“Somethin’ like that.” As much as Harry loathed beating around the bush, or the utter nonsense that was polite conversation, he’d talk about the bloody weather for the next three hours if he thought it’d stop Grimhilde for poisoning him over Eve. “’m speakin’ t’ someone as important as anyone else trapped on this island. Y’might’ve been somethin’ out there, but here we’re all just the same.” Which meant he wouldn’t be spoken down to someone who had about as much standing as he did: none. “Sounds like a fairytale if y’ask me.” That was the problem with people like them; there was no selfless cause they would rally behind, and no one on the Isle had the means to provide them with enough to rally behind a selfish cause.
Grimhilde kept her gaze locked on him, green eyes boring into his as she took a long, deep drink from her wine glass. She didn’t answer, for a moment at least, as she thought and swallowed. A fairy tale he called it, how he had no idea.
“Everyone out there is the same as those in here, the only different is they have resources, and we squabble over ours. Kingdoms are built in three ways: cooperation, courtship and conquest, and when the second doesn’t work then the latter will have everyone on bended knee, yet what we need is the first. Why argue over fruits and grains, when we can divide them equally among us but keep a portion to grow our own?

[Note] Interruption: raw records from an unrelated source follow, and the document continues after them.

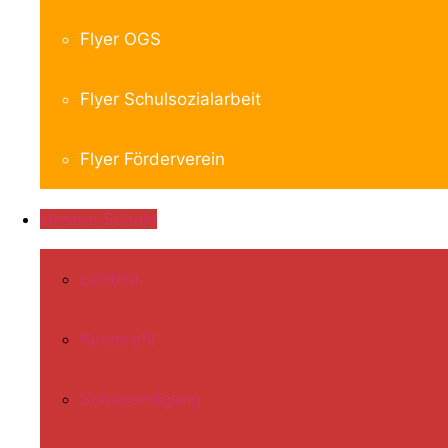
Flyer OGS
Flyer Schulsozialarbeit
Flyer Förderverein
Unsere Schule
Leitbild
Kurzprofil
Schulrundgang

How many tradesmen can be counted among those who followed their masters and mistresses here, not utilising their talents to build and grow this place?
The standards of kingdoms may not apply here, and so we must make our own. If everyone is to be equal, then so be it, yet we must be comrades and collaborate if we are to succeed. My plan is one that will work if nothing else does, yet the old and tired prefer to dream of past freedom, the younger of us should look towards the future.”
And if she has to kill every other villain on this island to see that future, then so be it.